[WHAT YOU SHOULD DO]: Output only the lines below from the one containing "Molly Maid comes in to ease the load." to the one containing "Other Home Cleaning", exactly as written, both ends kept.

[EXTRACTED INFORMATION]:
□ □ □ □ □ □ □

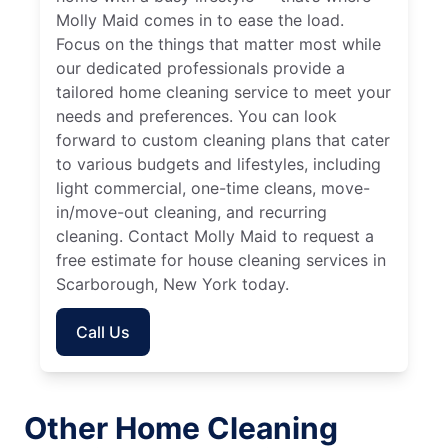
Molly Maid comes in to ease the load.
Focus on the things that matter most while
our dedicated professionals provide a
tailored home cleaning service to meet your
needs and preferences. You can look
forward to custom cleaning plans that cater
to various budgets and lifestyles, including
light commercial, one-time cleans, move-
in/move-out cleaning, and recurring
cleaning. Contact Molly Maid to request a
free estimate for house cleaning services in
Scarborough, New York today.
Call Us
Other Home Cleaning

□ □ □ □ □ □ □

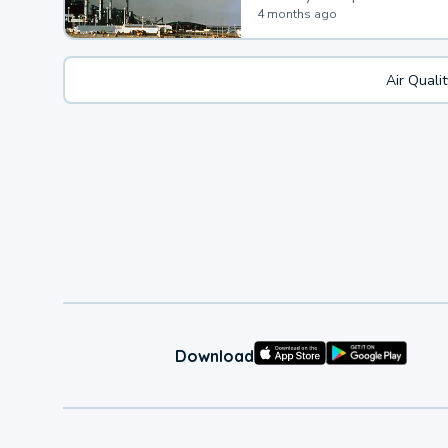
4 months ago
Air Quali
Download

□ □ □ □ □ □ □

[RESULT]:
Molly Maid comes in to ease the load.
Focus on the things that matter most while
our dedicated professionals provide a
tailored home cleaning service to meet your
needs and preferences. You can look
forward to custom cleaning plans that cater
to various budgets and lifestyles, including
light commercial, one-time cleans, move-
in/move-out cleaning, and recurring
cleaning. Contact Molly Maid to request a
free estimate for house cleaning services in
Scarborough, New York today.
Call Us
Other Home Cleaning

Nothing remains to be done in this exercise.